By Roy Luarca
MANILA, Philippines – Whoever lands the big punch first is likely to emerge the winner of the Nonito “The Filipino Flash” Donaire-ZolaniTete tussle in the World Boxing Super Series semifinal slated on April 27 in a United States venue to be announced later.
That’s because both Donaire and Tete are fearsome knockout artists who can stop their opponents with a single punch.
Fact is Donaire (39-5 with 25 knockouts) owns two Knockout of the Year awards in 2007, against Australian Vic Darchinyan, and in 2011, against Mexican Fernando Montiel.
Tete (28-3 with 21 KOs), on the other hand, boasts an 11-second knockout of fellow South African SibonisoGonya on November 18, 2017 – the fastest ever in a world title fight.
What’s interesting is that Donaire accomplished his twin KOs with a left cross and a left hook, respectively, while Tete, a southpaw, did his with a right hook.
The 36-year-old Donaire, a four-division world champion and 2012 Fighter of the Year, holds the WBA “super” bantamweight belt after his fourth round stoppage of Ireland’s Ryan Burnett in the World Boxing Super Series quarterfinals last November 3 in Glasgow, Scotland.
Tete, 30, is the WBA “regular” bantamweight champion who beat Russian Mikhail Alonyan in another WBSS quarterfinal duel.
Donaire and Tete, who became friends in Belfast in 2018, will be disputing the right to challenge for the WBBS bantamweight title against the winner of the May 18 semifinal between International Boxing Federation champion Emmanuel Rodriguez of Puerto Rico and WBA regular champion Naoya Inoue.

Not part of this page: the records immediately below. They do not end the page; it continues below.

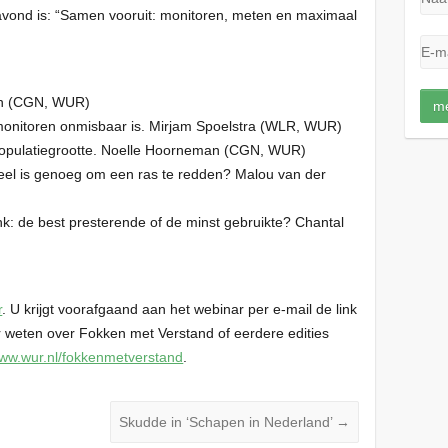
avond is: “Samen vooruit: monitoren, meten en maximaal
on (CGN, WUR)
monitoren onmisbaar is. Mirjam Spoelstra (WLR, WUR)
 populatiegrootte. Noelle Hoorneman (CGN, WUR)
eel is genoeg om een ras te redden? Malou van der
k: de best presterende of de minst gebruikte? Chantal
r
. U krijgt voorafgaand aan het webinar per e-mail de link
weten over Fokken met Verstand of eerdere edities
ww.wur.nl/fokkenmetverstand
.
Skudde in ‘Schapen in Nederland’
→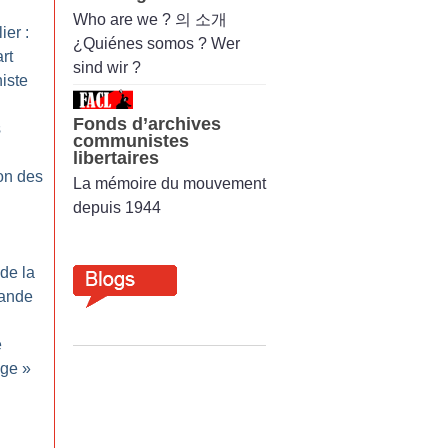
Who are we ? 의 소개
ier :
¿Quiénes somos ? Wer
rt
sind wir ?
niste
Fonds d’archives
s
communistes
libertaires
on des
La mémoire du mouvement
depuis 1944
de la
mande
e
age
»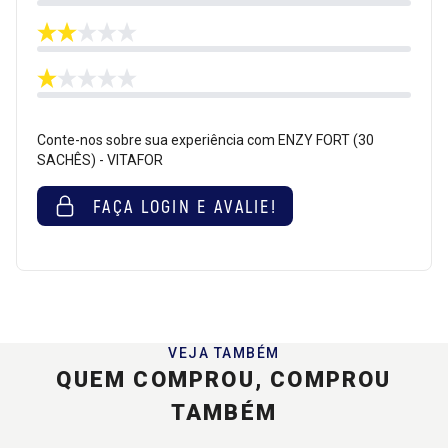
Conte-nos sobre sua experiência com ENZY FORT (30
SACHÊS) - VITAFOR
FAÇA LOGIN E AVALIE!
VEJA TAMBÉM
QUEM COMPROU, COMPROU
TAMBÉM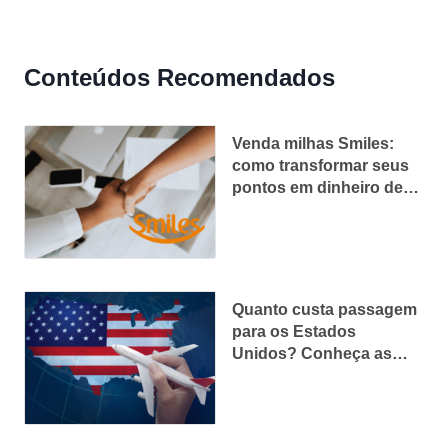
Conteúdos Recomendados
Venda milhas Smiles:
como transformar seus
pontos em dinheiro de
forma segura
Quanto custa passagem
para os Estados
Unidos? Conheça as
opções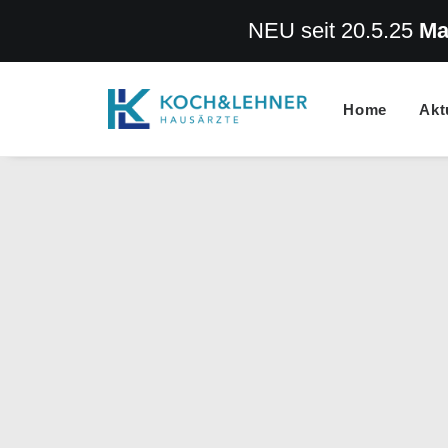
NEU seit 20.5.25
Ma
Home
Akt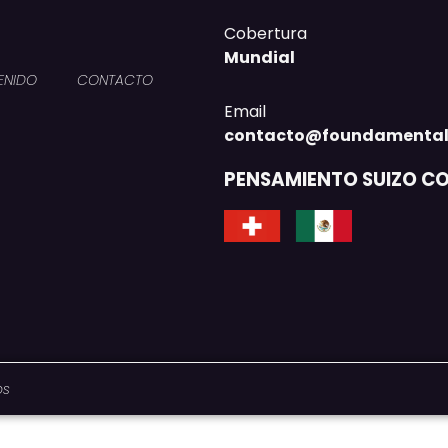
Cobertura
Mundial
ENIDO
CONTACTO
Email
contacto@foundamental
PENSAMIENTO SUIZO C
os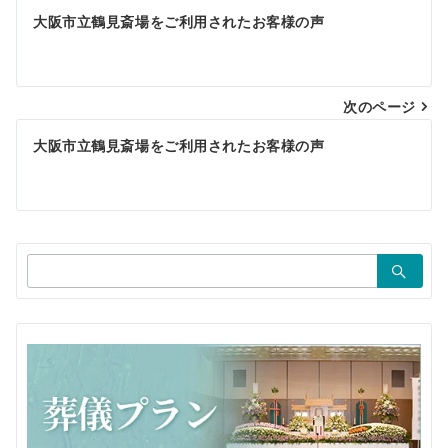
投
大阪市立鶴見斎場をご利用されたお客様の声
稿
ナ
ビ
次のページ
ゲ
大阪市立鶴見斎場をご利用されたお客様の声
ー
シ
ョ
検
ン
索：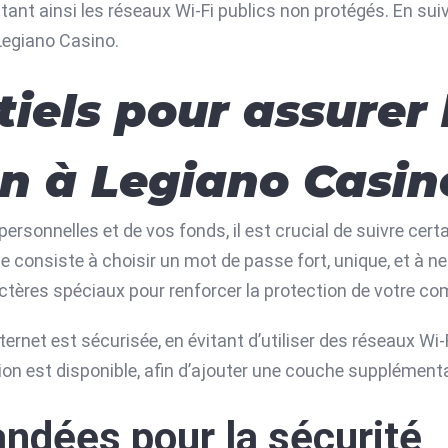
vitant ainsi les réseaux Wi-Fi publics non protégés. En sui
 Legiano Casino.
iels pour assurer 
on à Legiano Casin
personnelles et de vos fonds, il est crucial de suivre ce
 consiste à choisir un mot de passe fort, unique, et à ne
actères spéciaux pour renforcer la protection de votre co
rnet est sécurisée, en évitant d’utiliser des réseaux Wi-
tion est disponible, afin d’ajouter une couche supplément
ndées pour la sécurité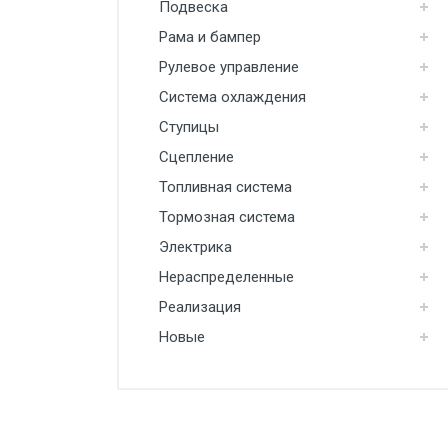
Подвеска
Топливная система
Рама и бампер
Рулевое управление
Тормозная система
Система охлаждения
Электрика
Ступицы
Нераспределенные
Сцепление
Реализация
Топливная система
Новые
Тормозная система
Электрика
Нераспределенные
Реализация
Новые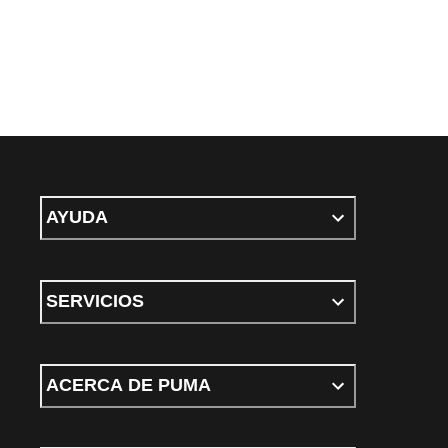
AYUDA
SERVICIOS
ACERCA DE PUMA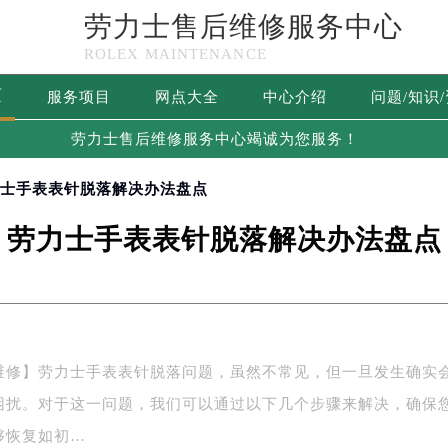
劳力士售后维修服务中心
ROLEX MAINTENANCE
页
服务项目
网点大全
中心介绍
问题/知识
劳力士售后维修服务中心竭诚为您服务！
力士手表表针脱落解决办法盘点
劳力士手表表针脱落解决办法盘点
维修】劳力士手表表针脱落问题，虽然不常见，但一旦发生确实
困扰。对于这一问题，我们可以通过以下几个步骤来解决，确保
够恢复如初…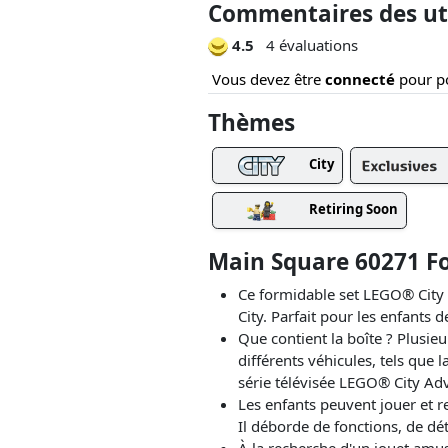
Commentaires des uti
4.5
4 évaluations
Vous devez être
connecté
pour po
Thèmes
City
Retiring Soon
Main Square 60271 Fo
Ce formidable set LEGO® City 
City. Parfait pour les enfants de
Que contient la boîte ? Plusieu
différents véhicules, tels que 
série télévisée LEGO® City Adv
Les enfants peuvent jouer et r
Il déborde de fonctions, de dét
À la recherche d'un jouet amus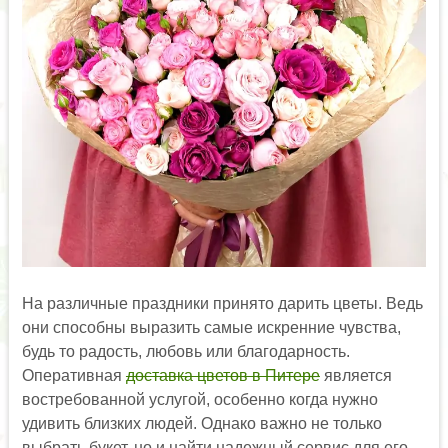
На различные праздники принято дарить цветы. Ведь
они способны выразить самые искренние чувства,
будь то радость, любовь или благодарность.
Оперативная
доставка цветов в Питере
является
востребованной услугой, особенно когда нужно
удивить близких людей. Однако важно не только
выбрать букет, но и найти надежный сервис для его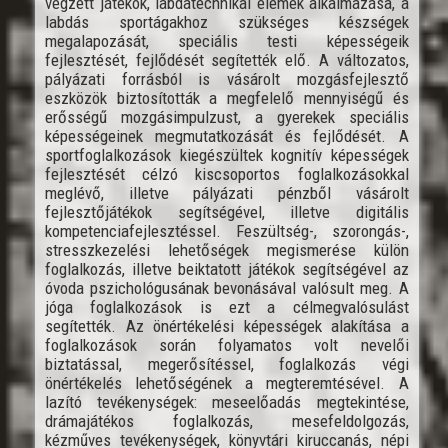
végzett játékok, labdatechnikai elemek alkalmazása, a
labdás sportágakhoz szükséges készségek
megalapozását, speciális testi képességeik
fejlesztését, fejlődését segítették elő. A változatos,
pályázati forrásból is vásárolt mozgásfejlesztő
eszközök biztosították a megfelelő mennyiségű és
erősségű mozgásimpulzust, a gyerekek speciális
képességeinek megmutatkozását és fejlődését. A
sportfoglalkozások kiegészültek kognitív képességek
fejlesztését célzó kiscsoportos foglalkozásokkal
meglévő, illetve pályázati pénzből vásárolt
fejlesztőjátékok segítségével, illetve digitális
kompetenciafejlesztéssel. Feszültség-, szorongás-,
stresszkezelési lehetőségek megismerése külön
foglalkozás, illetve beiktatott játékok segítségével az
óvoda pszichológusának bevonásával valósult meg. A
jóga foglalkozások is ezt a célmegvalósulást
segítették. Az önértékelési képességek alakítása a
foglalkozások során folyamatos volt nevelői
biztatással, megerősítéssel, foglalkozás végi
önértékelés lehetőségének a megteremtésével. A
lazító tevékenységek: meseelőadás megtekintése,
drámajátékos foglalkozás, mesefeldolgozás,
kézműves tevékenységek, könyvtári kiruccanás, népi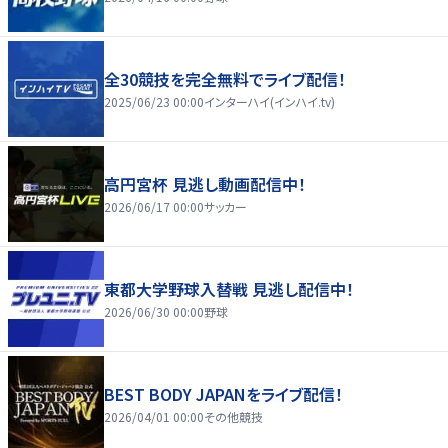
全30競技を完全無料でライブ配信！
2025/06/23 00:00
インターハイ(インハイ.tv)
高円宮杯 見逃し動画配信中！
2026/06/17 00:00
サッカー
東都大学野球入替戦 見逃し配信中！
2026/06/30 00:00
野球
BEST BODY JAPANをライブ配信！
2026/04/01 00:00
その他競技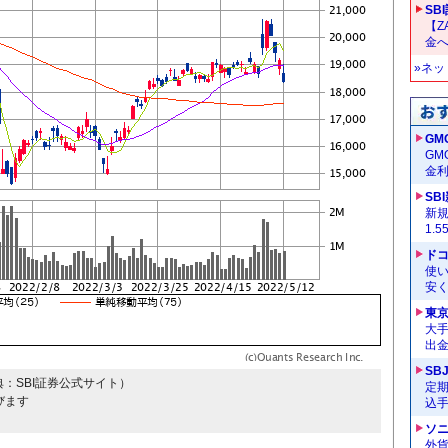
SB
【Z
金へ
»ネ
GM
G
金
SB
新
1.
ドコ
使い
安く
東
大手
出
SB
典：SBI証券公式サイト）
定
びます
込
ソ
外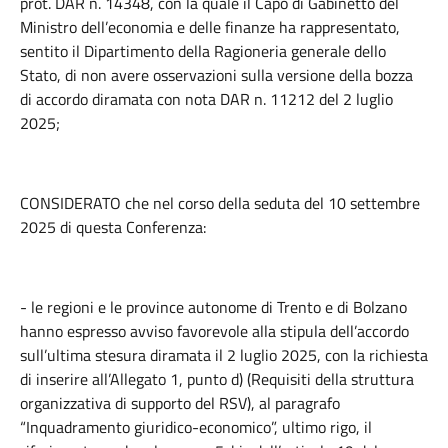
prot. DAR n. 14348, con la quale il Capo di Gabinetto del
Ministro dell’economia e delle finanze ha rappresentato,
sentito il Dipartimento della Ragioneria generale dello
Stato, di non avere osservazioni sulla versione della bozza
di accordo diramata con nota DAR n. 11212 del 2 luglio
2025;
CONSIDERATO che nel corso della seduta del 10 settembre
2025 di questa Conferenza:
- le regioni e le province autonome di Trento e di Bolzano
hanno espresso avviso favorevole alla stipula dell’accordo
sull’ultima stesura diramata il 2 luglio 2025, con la richiesta
di inserire all’Allegato 1, punto d) (Requisiti della struttura
organizzativa di supporto del RSV), al paragrafo
“Inquadramento giuridico-economico”, ultimo rigo, il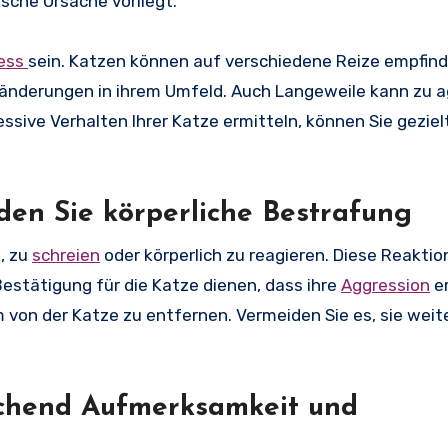
sche Ursache vorliegt.
ess
sein. Katzen können auf verschiedene Reize empfind
eränderungen in ihrem Umfeld. Auch Langeweile kann zu 
ssive Verhalten Ihrer Katze ermitteln, können Sie geziel
iden Sie körperliche Bestrafung
, zu
schreien
oder körperlich zu reagieren. Diese Reakti
estätigung für die Katze dienen, dass ihre
Aggression
er
m von der Katze zu entfernen. Vermeiden Sie es, sie weite
eichend Aufmerksamkeit und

In the quarterfinals, Rodriguez bested Australian Jason Maloney by split decision, while Inoue halted Dominican Republic’s Juan Carlos Payao in just one round.
Standing 5-foot-9, Tete is taller than Donaire by 3 inches and has a 4-inch reach advantage.
Donaire, however, is expected to compensate with his experience and ring savvy.
Hailed as the first boxer to drop two weight classes and win a title, Donaire believes he’s primed to include Tete among his knockout victims.